Der Radweg Dobbiaco-Cortina zwischen Natur und Geschichte
Der Radweg Dobbiaco-Cortina bietet einzigartige Panoramen und Geschichte.
Wir waren am Toblacher See, weil er uns empfohlen wurde. Und ich muss sagen, der Tipp war wirklich gut. Er gilt als einer der schönsten Seen der Alpen. Eingebettet zwischen Wäldern und Dolomitengipfeln.
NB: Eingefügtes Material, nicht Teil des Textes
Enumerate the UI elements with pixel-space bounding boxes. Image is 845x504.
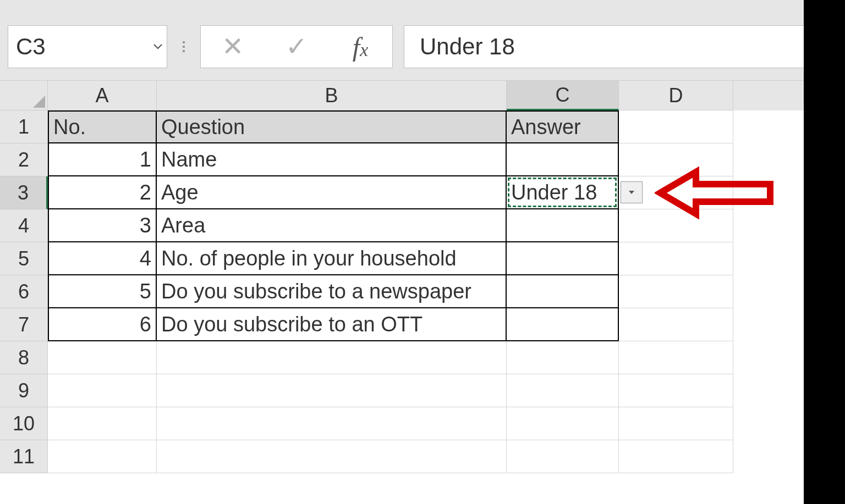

Im Sommer bietet der See viele Aktivitäten. Man kann direkt vor Ort ein Boot mieten. So erlebt man eine kurze Tour auf dem Wasser. Der Naturpfad rund um den See lädt zu einem Tag im Freien ein.
Wir sind aber nicht nur spazieren gegangen. Wir wollten den Tag noch aktiver gestalten. Deshalb entschieden wir uns für die Radroute Toblach-Cortina. Die Fahrräder haben wir gemietet. Ich erzähle euch meine Eindrücke.
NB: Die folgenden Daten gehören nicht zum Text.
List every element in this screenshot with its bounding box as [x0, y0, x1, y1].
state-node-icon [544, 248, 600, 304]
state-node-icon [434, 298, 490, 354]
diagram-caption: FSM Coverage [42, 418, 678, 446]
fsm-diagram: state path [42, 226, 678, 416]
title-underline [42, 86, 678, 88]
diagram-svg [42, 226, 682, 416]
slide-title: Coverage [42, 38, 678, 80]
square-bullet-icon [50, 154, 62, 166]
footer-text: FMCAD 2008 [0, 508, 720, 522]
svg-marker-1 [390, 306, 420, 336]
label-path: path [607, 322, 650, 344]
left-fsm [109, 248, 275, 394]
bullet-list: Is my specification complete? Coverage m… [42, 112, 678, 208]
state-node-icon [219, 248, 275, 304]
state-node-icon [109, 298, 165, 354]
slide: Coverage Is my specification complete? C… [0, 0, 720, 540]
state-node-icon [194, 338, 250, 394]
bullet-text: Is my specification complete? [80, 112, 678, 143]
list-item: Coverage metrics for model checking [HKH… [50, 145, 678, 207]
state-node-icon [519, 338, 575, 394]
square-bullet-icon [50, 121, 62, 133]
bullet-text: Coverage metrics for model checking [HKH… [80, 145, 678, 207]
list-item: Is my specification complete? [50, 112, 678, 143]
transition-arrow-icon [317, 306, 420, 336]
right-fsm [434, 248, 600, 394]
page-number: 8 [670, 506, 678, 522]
Der Radweg Cortina-Dobbiaco ist eine schöne Strecke in den Dolomiten. Er verbindet Cortina d'Ampezzo mit Toblach und führt durch das Pustertal.
Die Dolomiten sind auch im Sommer schön. Und wenn man etwas Gewicht und Stress verlieren will, ist eine Radtour ideal.
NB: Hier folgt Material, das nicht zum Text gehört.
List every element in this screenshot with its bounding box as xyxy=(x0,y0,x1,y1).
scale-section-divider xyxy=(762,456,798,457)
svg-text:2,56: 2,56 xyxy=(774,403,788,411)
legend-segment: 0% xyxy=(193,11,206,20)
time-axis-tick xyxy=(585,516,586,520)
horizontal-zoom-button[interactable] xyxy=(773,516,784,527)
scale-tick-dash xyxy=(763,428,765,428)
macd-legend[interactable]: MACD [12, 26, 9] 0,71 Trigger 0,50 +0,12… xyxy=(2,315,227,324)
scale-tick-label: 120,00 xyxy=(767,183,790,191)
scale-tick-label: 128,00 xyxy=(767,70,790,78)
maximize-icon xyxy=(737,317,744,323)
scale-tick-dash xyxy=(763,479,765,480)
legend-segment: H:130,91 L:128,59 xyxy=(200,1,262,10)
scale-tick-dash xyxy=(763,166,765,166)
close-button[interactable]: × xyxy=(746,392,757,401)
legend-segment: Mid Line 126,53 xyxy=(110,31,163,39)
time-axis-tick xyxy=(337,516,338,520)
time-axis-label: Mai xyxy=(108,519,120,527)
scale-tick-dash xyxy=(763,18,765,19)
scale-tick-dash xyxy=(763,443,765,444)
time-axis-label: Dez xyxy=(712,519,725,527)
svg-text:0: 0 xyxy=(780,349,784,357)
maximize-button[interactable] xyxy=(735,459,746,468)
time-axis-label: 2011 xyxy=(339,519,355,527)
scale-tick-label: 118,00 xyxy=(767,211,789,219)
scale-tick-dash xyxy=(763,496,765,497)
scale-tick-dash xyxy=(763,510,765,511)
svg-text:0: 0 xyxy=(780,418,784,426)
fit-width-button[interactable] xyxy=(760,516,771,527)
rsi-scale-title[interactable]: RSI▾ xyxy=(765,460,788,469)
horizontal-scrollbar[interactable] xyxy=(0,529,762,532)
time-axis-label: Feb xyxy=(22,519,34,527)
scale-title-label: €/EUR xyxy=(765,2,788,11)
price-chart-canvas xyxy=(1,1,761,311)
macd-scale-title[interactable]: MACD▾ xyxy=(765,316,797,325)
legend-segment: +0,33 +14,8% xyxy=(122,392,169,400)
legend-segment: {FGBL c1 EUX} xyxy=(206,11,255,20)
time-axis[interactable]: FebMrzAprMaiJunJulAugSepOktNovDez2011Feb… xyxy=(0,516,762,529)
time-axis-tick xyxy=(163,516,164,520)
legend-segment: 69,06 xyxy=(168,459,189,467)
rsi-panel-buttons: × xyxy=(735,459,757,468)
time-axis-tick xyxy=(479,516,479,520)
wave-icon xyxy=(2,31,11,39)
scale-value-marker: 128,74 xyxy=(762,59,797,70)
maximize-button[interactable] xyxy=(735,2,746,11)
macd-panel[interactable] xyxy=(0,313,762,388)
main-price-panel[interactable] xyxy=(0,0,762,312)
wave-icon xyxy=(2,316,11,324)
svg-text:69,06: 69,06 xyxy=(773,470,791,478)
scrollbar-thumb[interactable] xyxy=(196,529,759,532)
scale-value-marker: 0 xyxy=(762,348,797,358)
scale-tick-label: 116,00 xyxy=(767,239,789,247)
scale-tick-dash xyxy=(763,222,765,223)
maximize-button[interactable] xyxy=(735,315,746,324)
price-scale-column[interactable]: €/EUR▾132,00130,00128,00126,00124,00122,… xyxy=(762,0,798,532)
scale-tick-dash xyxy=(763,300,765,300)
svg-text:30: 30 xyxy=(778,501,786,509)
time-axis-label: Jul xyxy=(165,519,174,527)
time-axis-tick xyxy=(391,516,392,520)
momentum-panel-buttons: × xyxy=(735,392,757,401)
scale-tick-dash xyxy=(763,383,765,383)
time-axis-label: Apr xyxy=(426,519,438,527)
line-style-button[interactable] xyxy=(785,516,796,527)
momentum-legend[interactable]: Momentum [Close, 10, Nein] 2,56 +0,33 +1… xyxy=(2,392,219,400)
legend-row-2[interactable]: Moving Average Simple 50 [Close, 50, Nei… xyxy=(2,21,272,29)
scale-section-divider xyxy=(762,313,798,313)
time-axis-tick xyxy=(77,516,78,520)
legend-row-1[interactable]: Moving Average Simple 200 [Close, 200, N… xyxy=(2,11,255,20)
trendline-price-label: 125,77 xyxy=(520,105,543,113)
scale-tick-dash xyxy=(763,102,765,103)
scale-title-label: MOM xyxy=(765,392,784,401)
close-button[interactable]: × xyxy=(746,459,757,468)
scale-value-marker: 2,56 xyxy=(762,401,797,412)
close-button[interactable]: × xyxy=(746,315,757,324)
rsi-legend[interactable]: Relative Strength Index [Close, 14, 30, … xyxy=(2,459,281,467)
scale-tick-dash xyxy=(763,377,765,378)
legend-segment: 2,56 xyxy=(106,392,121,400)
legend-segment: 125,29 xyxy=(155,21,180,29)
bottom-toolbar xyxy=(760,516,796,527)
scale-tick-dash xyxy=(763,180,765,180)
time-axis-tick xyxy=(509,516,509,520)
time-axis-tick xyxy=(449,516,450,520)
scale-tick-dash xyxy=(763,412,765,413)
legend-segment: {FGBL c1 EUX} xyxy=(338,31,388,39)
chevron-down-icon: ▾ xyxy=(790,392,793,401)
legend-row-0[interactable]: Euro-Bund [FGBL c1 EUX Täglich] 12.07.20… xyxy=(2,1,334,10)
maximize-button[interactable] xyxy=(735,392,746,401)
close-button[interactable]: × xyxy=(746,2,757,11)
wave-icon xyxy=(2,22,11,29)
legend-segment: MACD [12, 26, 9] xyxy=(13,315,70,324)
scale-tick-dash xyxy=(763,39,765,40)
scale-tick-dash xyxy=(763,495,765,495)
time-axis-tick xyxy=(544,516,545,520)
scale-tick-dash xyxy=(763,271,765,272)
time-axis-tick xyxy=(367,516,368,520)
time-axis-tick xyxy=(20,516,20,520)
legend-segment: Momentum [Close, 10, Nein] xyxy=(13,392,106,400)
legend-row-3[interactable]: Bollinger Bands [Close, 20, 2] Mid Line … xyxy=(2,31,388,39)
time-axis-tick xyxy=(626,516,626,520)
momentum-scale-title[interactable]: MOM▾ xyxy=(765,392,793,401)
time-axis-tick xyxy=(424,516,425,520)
Obwohl ich nach einer schönen Radtour keine Diät halten kann.
Die Route beginnt im Zentrum von Cortina. Hier trifft sie auf den Radweg aus Calalzo di Cadore. Nach einem kurzen asphaltierten Abschnitt wird der Weg komplett zu einer Schotterstraße. Diese ist ideal für Mountainbikes, Gravelbikes und E-Bikes.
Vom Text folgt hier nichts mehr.